An interview gives an employer the opportunity to get to know you better and determine whether or not you are the best “fit” for a particular position. It also gives you the chance to ask questions and evaluate whether the organization is a good fit for you. While interview formats differ, one thing remains the same: the more you prepare and practice, the better your chances of doing well. Know what kind of questions there are and practice answering sample questions with a friend. You can also schedule a mock interview with a career counselor (call 258-3325).
Here are 10 things to remember as you prepare for your interviews:
1. Think about why you wanted to apply for this position. You will be asked “Why are you applying for this position?”; your answer should be more specific than “Because I can do this job.”
2. Think about why you want to work for this employer. Research the organization
so that you can respond to “Why do you want to work here?” with particular information about the organization and what makes it appealing to you. It will also help you to prepare questions to ask the employer
at the end of the interview when it is your turn to do the asking.

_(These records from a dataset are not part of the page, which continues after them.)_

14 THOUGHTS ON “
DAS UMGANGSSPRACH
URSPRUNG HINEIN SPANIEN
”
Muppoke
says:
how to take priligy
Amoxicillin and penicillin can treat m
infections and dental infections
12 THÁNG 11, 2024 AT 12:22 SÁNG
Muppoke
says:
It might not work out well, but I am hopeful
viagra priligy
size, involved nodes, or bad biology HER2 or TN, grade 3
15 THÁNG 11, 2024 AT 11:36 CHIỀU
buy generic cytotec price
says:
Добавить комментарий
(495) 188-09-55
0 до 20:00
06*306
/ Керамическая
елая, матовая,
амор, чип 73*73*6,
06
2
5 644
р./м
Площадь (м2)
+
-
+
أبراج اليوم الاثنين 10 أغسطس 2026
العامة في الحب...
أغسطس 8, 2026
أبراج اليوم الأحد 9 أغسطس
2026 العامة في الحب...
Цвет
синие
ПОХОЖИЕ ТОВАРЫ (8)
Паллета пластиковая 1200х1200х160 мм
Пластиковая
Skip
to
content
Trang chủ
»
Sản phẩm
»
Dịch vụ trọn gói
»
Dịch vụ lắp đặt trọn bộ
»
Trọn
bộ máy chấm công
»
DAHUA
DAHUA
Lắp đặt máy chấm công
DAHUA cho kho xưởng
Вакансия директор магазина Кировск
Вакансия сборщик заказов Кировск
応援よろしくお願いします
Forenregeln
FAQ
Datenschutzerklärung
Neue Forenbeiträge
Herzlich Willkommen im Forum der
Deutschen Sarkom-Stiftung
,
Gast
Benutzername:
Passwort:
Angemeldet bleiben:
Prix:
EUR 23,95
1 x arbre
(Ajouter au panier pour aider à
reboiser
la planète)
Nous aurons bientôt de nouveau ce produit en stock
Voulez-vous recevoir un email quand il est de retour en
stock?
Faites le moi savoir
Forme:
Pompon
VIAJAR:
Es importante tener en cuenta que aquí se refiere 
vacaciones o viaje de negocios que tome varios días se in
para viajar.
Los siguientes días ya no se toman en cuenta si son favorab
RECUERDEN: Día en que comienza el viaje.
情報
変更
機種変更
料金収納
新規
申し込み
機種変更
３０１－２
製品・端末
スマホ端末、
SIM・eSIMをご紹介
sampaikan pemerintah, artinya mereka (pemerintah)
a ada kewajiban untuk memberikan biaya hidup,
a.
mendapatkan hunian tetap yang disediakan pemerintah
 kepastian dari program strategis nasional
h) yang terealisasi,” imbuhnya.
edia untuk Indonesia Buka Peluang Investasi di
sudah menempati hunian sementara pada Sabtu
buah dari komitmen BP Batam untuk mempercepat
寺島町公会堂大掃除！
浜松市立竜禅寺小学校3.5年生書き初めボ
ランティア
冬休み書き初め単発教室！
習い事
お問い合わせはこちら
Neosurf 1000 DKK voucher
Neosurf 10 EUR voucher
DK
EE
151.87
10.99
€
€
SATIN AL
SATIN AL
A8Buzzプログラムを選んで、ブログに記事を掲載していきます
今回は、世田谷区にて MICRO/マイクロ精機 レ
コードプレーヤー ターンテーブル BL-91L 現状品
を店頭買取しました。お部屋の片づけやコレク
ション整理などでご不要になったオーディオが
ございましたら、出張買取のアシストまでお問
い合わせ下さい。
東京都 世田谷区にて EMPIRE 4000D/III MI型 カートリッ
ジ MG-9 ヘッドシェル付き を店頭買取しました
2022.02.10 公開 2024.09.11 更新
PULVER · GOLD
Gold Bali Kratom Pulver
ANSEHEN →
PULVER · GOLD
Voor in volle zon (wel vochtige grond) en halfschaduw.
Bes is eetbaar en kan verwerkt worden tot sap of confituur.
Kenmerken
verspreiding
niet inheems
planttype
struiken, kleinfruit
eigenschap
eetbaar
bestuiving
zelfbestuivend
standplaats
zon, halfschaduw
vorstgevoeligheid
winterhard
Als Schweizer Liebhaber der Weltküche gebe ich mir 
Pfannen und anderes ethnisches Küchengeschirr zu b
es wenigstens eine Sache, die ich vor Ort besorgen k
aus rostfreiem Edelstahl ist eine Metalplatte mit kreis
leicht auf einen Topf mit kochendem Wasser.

3. Think about what you have to offer.
Review your resume
and cover letter
to remind yourself of what you told the employer about your background, motivation, and qualifications. Re-read the original job description to remind yourself of the qualifications they seek. Go through your resume line by line, asking yourself these kinds of questions: What did I like/not like about this? What kind of skills did I use? How did I demonstrate teamwork or leadership? What would I do differently? What were my accomplishments?
Practicing Your Pitch
4. Greet your interviewer and stay engaged. Offer a sufficiently firm handshake and smile to show your interest and enthusiasm. Maintain good eye contact during interviews, as this conveys honesty and confidence. If the interviewer seems to be taking more of a conversational approach, don’t be afraid to ask questions during the interview instead of waiting until the end.
5. Watch your pace and length of answers. Try not to speak too quickly or slowly. Minimize the use of verbal fillers (such as “like,” “you know,” and “ummm”). Answer questions completely but try not to ramble or spend too much time on one response. It is okay for you to take a moment to think before you respond, as jumping on a tough question might get you started down the wrong path.
6. Watch your body language. If you tend to use your hands a lot when you speak, be sure it doesn’t become irregular or distracting. Keep an upright posture and don’t lean on the table in front of you or slouch back in your chair. This will help you to stay sharp and will convey a sense of interest. This is also important if it is a phone interview, as slouching can result in a slackened tone in your voice.
7. Don’t get defensive if asked “difficult” questions. Employers do not generally select candidates for an interview unless they have what it takes to do the job. Remain positive and focus on what you have learned or how you have grown through a negative experience.
8. Bring a pen, folder/portfolio with notepad, and extra copies of your resume.
The interview should have your resume already, but it’s a good idea to bring 1 or 2 extra copies. Generally you don’t want to write during the interview (unless it is a case interview
), but immediately after the interview jot down some notes and any items to remember to mention for your thank-you letters
, which you should always send soon after you interview.
9. Arrive 5-10 minutes early.
Give yourself more than that to arrive early, but If you are more than 10-15 minutes early, try to find another place to wait, like a nearby coffee shop. Sometimes the waiting area can be in someone’s work space, and you don’t want to be loitering for too long. If you are using the on-campus recruiting program, be sure to familiarize yourself with the policies particular to these on-campus interviews
10. Keep track of interviews. Keeping track of the dates of your interviews and with whom you met, as well as the timeframe in which you expect to hear back, will help you to know when you need to follow up.